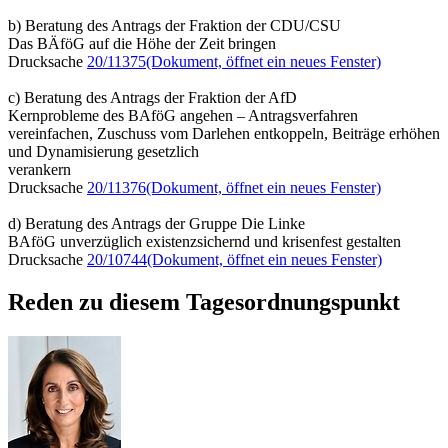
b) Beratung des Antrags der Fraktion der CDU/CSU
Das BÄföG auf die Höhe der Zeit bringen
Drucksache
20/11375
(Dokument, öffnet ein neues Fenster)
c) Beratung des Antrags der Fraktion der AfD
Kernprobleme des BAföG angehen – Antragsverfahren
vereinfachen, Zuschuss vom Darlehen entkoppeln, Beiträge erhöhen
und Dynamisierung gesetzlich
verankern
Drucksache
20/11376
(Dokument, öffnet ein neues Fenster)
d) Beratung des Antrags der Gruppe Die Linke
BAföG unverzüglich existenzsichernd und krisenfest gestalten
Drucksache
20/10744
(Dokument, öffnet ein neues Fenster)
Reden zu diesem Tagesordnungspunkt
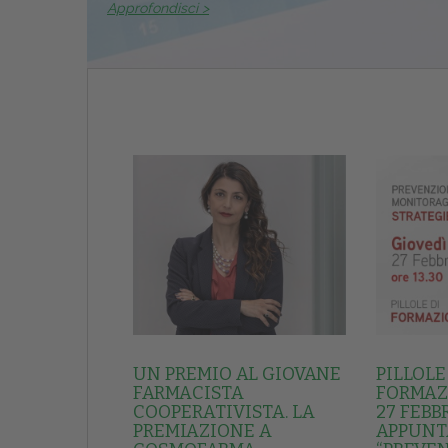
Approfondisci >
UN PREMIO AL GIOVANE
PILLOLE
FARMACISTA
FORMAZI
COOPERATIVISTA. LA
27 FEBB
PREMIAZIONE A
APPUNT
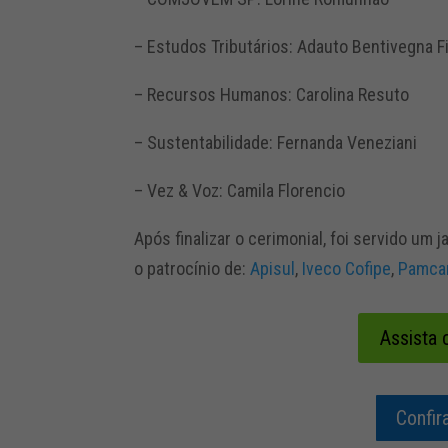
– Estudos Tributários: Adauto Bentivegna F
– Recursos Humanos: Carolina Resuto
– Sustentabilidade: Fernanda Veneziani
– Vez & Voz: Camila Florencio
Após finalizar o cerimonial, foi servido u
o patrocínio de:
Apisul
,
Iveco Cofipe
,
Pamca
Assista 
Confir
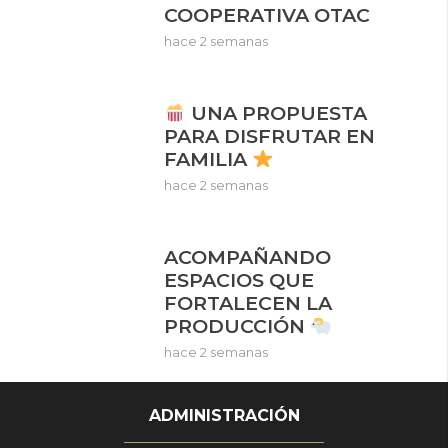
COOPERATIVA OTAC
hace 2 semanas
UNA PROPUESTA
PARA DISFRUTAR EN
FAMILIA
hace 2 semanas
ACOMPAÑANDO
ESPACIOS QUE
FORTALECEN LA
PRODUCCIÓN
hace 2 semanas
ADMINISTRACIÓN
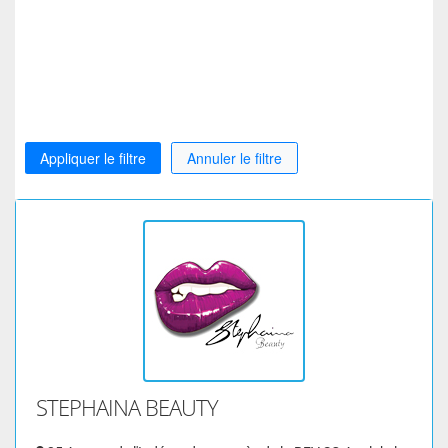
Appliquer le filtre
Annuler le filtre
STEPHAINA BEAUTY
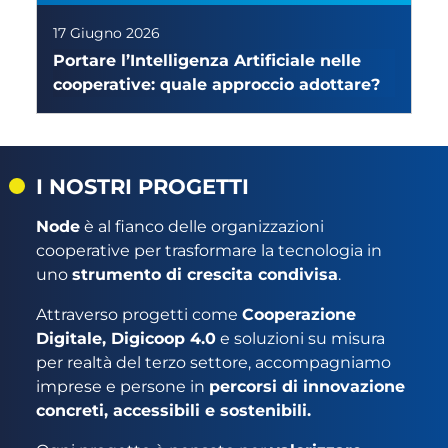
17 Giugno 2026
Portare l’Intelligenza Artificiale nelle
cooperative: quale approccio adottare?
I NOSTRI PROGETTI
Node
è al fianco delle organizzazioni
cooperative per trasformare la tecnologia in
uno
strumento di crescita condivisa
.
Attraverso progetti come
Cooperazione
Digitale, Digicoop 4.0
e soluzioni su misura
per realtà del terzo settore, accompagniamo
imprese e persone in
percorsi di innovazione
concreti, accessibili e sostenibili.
- - - -
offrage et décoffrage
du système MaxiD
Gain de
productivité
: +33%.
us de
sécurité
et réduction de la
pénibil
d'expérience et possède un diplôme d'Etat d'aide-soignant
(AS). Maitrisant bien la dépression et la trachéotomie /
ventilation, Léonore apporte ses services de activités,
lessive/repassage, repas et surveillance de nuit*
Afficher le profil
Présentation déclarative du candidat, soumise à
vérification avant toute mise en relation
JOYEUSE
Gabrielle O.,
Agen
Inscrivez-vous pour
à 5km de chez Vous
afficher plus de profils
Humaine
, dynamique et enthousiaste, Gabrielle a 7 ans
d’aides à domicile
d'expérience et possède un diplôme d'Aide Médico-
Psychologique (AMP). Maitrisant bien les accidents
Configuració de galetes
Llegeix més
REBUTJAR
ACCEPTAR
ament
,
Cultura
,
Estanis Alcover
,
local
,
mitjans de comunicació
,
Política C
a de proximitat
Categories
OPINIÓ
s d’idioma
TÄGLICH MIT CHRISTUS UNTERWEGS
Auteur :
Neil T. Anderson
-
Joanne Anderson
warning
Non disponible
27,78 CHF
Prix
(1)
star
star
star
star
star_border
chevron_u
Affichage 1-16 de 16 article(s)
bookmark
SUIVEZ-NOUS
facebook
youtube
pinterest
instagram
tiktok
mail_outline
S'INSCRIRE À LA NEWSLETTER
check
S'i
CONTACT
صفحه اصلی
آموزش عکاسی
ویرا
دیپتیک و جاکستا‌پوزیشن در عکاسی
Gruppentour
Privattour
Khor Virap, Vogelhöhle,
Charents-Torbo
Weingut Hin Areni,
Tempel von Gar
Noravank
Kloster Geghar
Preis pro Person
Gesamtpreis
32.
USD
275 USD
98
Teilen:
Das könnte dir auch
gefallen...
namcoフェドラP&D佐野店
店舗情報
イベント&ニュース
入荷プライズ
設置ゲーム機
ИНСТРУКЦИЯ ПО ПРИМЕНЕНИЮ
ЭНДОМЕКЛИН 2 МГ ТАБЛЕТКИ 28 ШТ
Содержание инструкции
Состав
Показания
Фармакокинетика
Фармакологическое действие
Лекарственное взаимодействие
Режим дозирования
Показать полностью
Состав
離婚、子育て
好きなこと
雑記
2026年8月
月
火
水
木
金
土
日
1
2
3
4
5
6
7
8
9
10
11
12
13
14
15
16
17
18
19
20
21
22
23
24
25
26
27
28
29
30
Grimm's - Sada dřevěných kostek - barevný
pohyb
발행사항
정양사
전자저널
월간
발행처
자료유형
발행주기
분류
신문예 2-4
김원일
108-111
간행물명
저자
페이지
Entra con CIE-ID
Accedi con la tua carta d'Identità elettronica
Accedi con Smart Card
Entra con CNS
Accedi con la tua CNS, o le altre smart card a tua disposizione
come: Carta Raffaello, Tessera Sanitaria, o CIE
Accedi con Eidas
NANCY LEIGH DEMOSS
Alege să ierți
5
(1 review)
- - - -
◆ **YOUR OBJECTIVE**
Give back precisely the lines above that start at the line containing "d'expérience et possède un diplôme d'Etat" and end at the line containing "Présentation déclarative du", inclusive. No other lines belong in the output.

◆ **TASK RESULT**
d'expérience et possède un diplôme d'Etat d'aide-soignant
(AS). Maitrisant bien la dépression et la trachéotomie /
ventilation, Léonore apporte ses services de activités,
lessive/repassage, repas et surveillance de nuit*
Afficher le profil
Présentation déclarative du candidat, soumise à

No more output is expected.